* Exercise material:
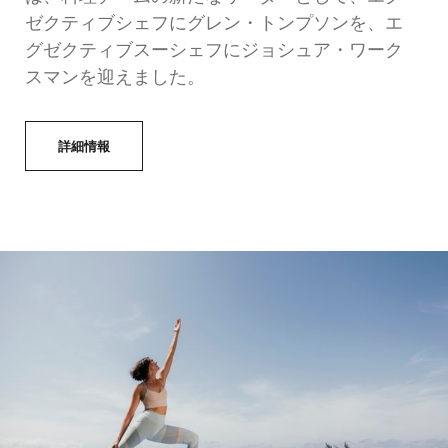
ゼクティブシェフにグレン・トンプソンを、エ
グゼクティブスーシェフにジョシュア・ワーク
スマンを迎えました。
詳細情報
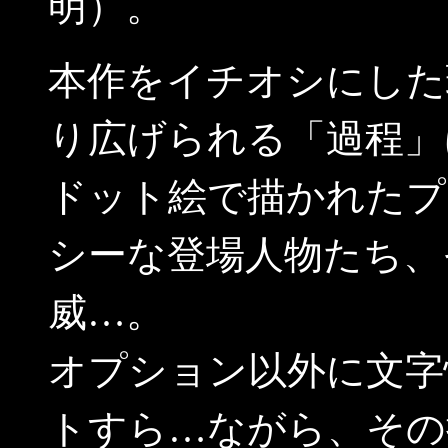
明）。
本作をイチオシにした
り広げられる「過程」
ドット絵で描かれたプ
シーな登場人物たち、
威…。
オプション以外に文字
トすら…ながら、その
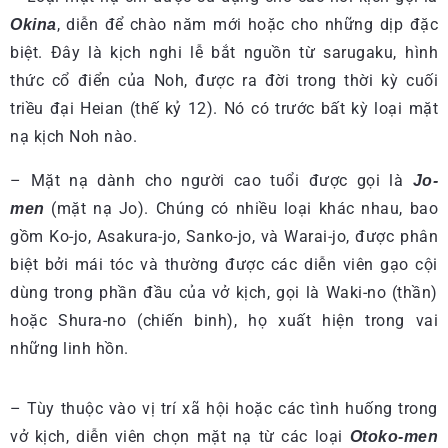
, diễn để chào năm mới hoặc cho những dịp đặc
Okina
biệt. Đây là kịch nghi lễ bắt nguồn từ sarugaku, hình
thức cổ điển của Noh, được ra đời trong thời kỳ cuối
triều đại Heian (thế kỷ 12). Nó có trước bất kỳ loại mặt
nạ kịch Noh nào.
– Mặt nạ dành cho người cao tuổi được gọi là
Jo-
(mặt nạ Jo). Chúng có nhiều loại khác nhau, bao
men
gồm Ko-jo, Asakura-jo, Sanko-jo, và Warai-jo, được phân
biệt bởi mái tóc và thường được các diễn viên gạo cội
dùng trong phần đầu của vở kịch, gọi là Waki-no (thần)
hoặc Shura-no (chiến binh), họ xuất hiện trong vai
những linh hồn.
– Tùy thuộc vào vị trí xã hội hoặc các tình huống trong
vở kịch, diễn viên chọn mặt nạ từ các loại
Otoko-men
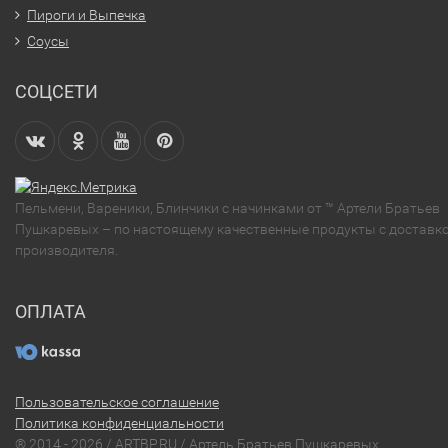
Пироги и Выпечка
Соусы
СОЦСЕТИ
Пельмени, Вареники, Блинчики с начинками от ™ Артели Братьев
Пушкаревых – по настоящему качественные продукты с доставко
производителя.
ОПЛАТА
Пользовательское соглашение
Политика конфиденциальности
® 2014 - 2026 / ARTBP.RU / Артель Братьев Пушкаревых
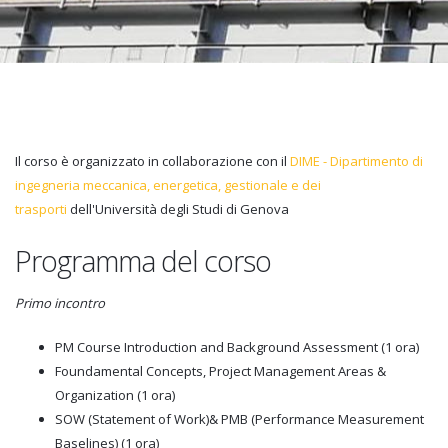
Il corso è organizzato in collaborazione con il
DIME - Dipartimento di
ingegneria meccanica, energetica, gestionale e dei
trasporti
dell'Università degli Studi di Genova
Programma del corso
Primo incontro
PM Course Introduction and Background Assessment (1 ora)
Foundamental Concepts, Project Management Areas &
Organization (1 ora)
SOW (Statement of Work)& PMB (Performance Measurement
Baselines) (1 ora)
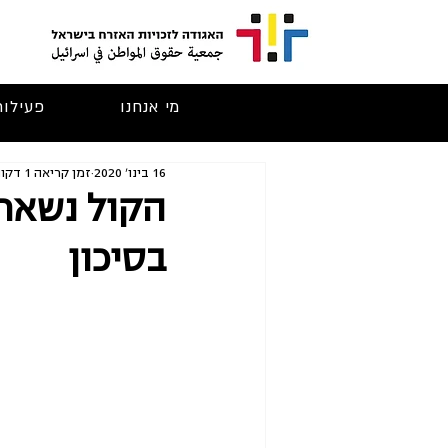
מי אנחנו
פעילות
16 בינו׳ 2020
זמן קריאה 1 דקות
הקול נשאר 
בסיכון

---

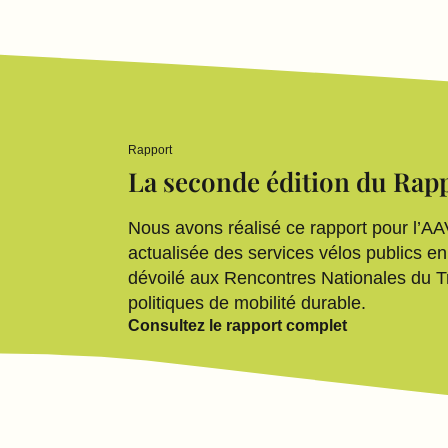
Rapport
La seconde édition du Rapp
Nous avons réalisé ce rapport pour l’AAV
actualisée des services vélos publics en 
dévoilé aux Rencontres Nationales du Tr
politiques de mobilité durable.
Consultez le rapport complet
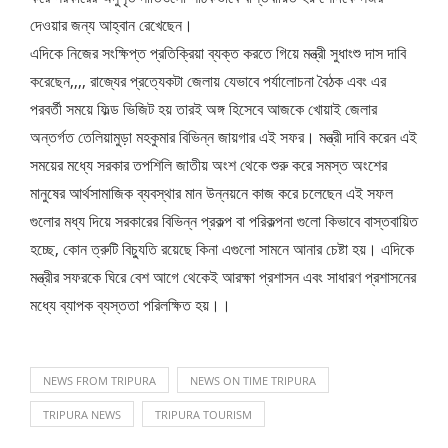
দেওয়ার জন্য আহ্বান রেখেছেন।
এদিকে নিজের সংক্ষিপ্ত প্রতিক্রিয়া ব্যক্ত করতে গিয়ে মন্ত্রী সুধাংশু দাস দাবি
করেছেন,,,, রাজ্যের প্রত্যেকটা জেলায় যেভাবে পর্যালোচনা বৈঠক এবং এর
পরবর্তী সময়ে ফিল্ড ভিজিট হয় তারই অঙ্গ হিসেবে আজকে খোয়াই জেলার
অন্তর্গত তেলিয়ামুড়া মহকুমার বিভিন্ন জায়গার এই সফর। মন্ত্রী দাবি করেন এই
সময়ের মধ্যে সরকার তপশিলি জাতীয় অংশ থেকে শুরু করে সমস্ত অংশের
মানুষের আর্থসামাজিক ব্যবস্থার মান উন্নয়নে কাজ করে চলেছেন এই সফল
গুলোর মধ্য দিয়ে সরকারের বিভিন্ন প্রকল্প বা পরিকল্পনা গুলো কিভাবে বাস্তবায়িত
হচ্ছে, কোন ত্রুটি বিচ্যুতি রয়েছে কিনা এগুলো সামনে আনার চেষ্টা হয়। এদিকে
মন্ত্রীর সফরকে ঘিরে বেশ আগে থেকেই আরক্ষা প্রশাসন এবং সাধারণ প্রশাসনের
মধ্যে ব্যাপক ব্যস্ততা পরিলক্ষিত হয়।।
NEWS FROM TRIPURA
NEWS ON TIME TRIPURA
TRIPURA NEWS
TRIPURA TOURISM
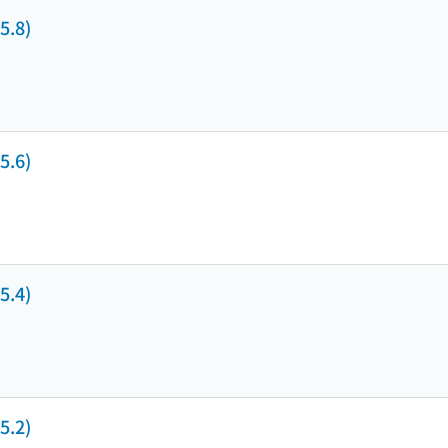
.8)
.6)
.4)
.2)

* Your goal: Show each line in the listing above that has "hoặc".

* Output for this exercise:
, diễn để chào năm mới hoặc cho những dịp đặc
hoặc Shura-no (chiến binh), họ xuất hiện trong vai
– Tùy thuộc vào vị trí xã hội hoặc các tình huống trong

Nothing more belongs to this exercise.